Héctor, desde el suelo, se sonrió.

El primero de los dos hombres, un tipo al que le quedaba mal el traje y enseñaba bajo el chaleco unos buenos centímetros de barriga enfundada en una camiseta lila, sacó una navaja. Héctor contempló fascinado el metal, que comenzó a girar lentamente en pequeños círculos siguiendo los movimientos de la muñeca del hombre. El segundo hombre le cubrió la espalda a su compañero manteniendo a raya a puesteros y mirones.

Héctor retrocedió en el suelo arrastrándose sobre las manos y sin dejar de sonreír. Una sonrisa triste, en la que no había reto. El tipo de la navaja avanzó. Héctor sacó la pistola y cortó cartucho en un movimiento lento pero continuo. El tipo se detuvo. Entre la multitud que se había juntado se inició un murmullo.

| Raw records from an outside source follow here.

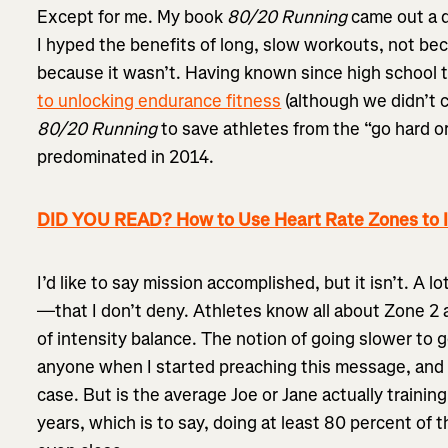
Except for me. My book
80/20 Running
came out a d
I hyped the benefits of long, slow workouts, not bec
because it wasn’t. Having known since high school 
to unlocking endurance fitness
(although we didn’t c
80/20 Running
to save athletes from the “go hard o
predominated in 2014.
DID YOU READ? How to Use Heart Rate Zones to 
I’d like to say mission accomplished, but it isn’t. A l
—that I don’t deny. Athletes know all about Zone 2 
of intensity balance. The notion of going slower to 
anyone when I started preaching this message, and t
case. But is the average Joe or Jane actually training
years, which is to say, doing at least 80 percent of 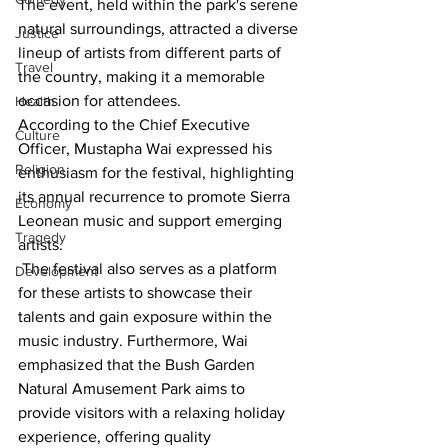
The event, held within the park's serene 
natural surroundings, attracted a diverse 
Justice
lineup of artists from different parts of 
Travel
the country, making it a memorable 
occasion for attendees.
Health
According to the Chief Executive 
Culture
Officer, Mustapha Wai expressed his 
Religion
enthusiasm for the festival, highlighting 
its annual recurrence to promote Sierra 
Economy
Leonean music and support emerging 
Tragedy
artists.
 The festival also serves as a platform 
Development
for these artists to showcase their 
talents and gain exposure within the 
music industry. Furthermore, Wai 
emphasized that the Bush Garden 
Natural Amusement Park aims to 
provide visitors with a relaxing holiday 
experience, offering quality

—Te vas a tener que conformar con pasarme el mensaje; pero no va a haber un agujero de recuerdo, mano —dijo el detective sin abandonar la triste sonrisa.

El tipo tiró al suelo la navaja y salió corriendo. Una señora, propietaria de un puesto de dulces, le dio al pasar un codazo que lo hizo zarandearse. Su compinche se perdió en la multitud. Héctor guardó la pistola.

Se dirigió hacia la mujer. Los curiosos lo siguieron con la vista.

—Muchas gracias, seño —dijo sacudiéndose la tierra de los pantalones.

—Pa’ que se les quite lo abusivo…

—¿Los conocía? —preguntó Héctor.

—No, no son de aquí; pero son iguales que otros —dijo la vieja con una amplia sonrisa desdentada.